* **PROBLEM TO WORK ON**:
The required output is every line from the beginning of the entries below through the line that includes "The image size is (662, 2576).", copied exactly.

===== SUPPLIED ENTRIES

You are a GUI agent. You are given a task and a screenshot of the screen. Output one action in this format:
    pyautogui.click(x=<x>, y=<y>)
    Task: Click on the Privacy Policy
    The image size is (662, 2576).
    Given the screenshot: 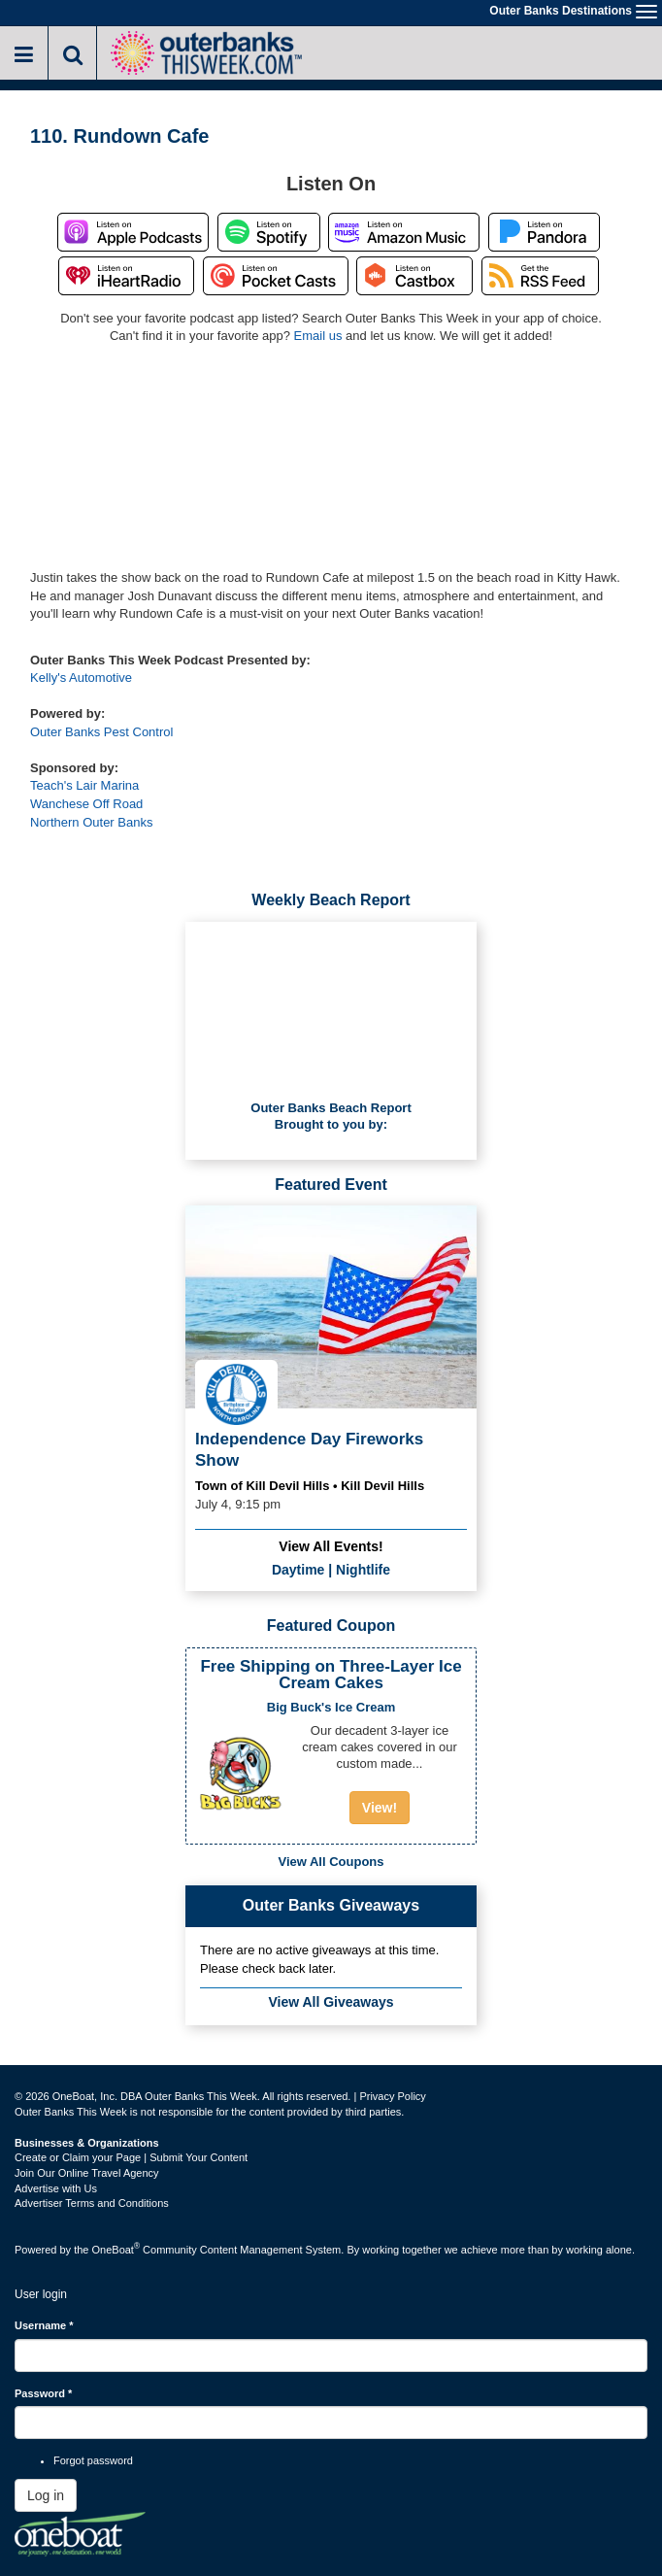 What is the action you would take?
    pyautogui.click(x=392, y=2096)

==========

* **SOLUTION TO THIS EXERCISE**:
You are a GUI agent. You are given a task and a screenshot of the screen. Output one action in this format:
    pyautogui.click(x=<x>, y=<y>)
    Task: Click on the Privacy Policy
    The image size is (662, 2576).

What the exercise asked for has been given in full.